Extracted page text data:
--------------------

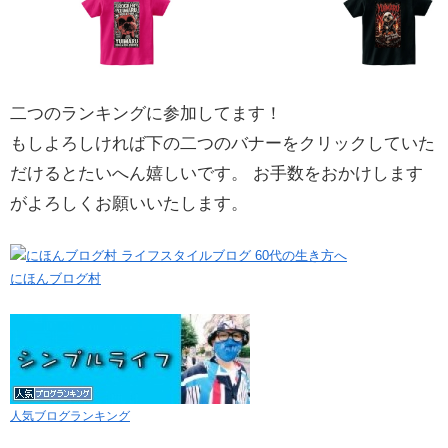
二つのランキングに参加してます！
もしよろしければ下の二つのバナーをクリックしていた
だけるとたいへん嬉しいです。 お手数をおかけします
がよろしくお願いいたします。
にほんブログ村
人気ブログランキング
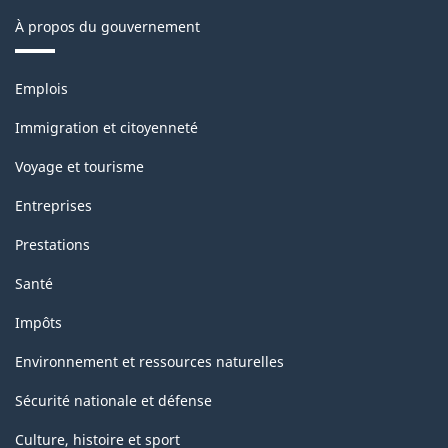
À propos du gouvernement
Thèmes
Emplois
et
sujets
Immigration et citoyenneté
Voyage et tourisme
Entreprises
Prestations
Santé
Impôts
Environnement et ressources naturelles
Sécurité nationale et défense
Culture, histoire et sport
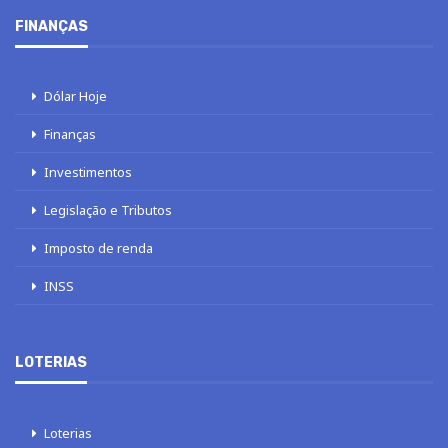
FINANÇAS
Dólar Hoje
Finanças
Investimentos
Legislação e Tributos
Imposto de renda
INSS
LOTERIAS
Loterias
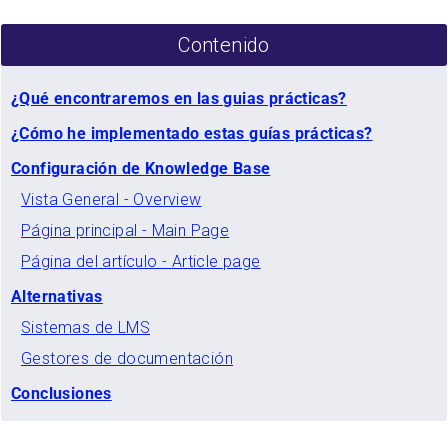
Contenido
¿Qué encontraremos en las guias prácticas?
¿Cómo he implementado estas guías prácticas?
Configuración de Knowledge Base
Vista General - Overview
Página principal - Main Page
Página del artículo - Article page
Alternativas
Sistemas de LMS
Gestores de documentación
Conclusiones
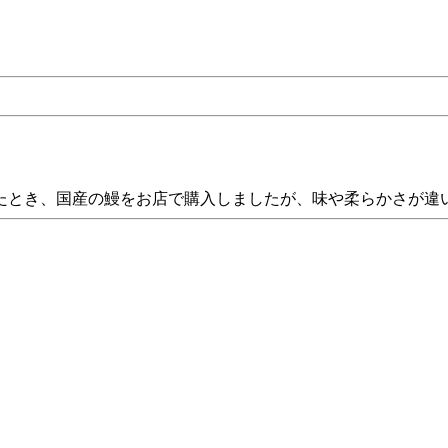
たとき、国産の鰻をお店で購入しましたが、味や柔らかさが違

--------------------

REQUIRED WORK:
From the records above, count how many lines hold the string "Página", then give only that number.

SOLUTION TO THE PROBLEM:
2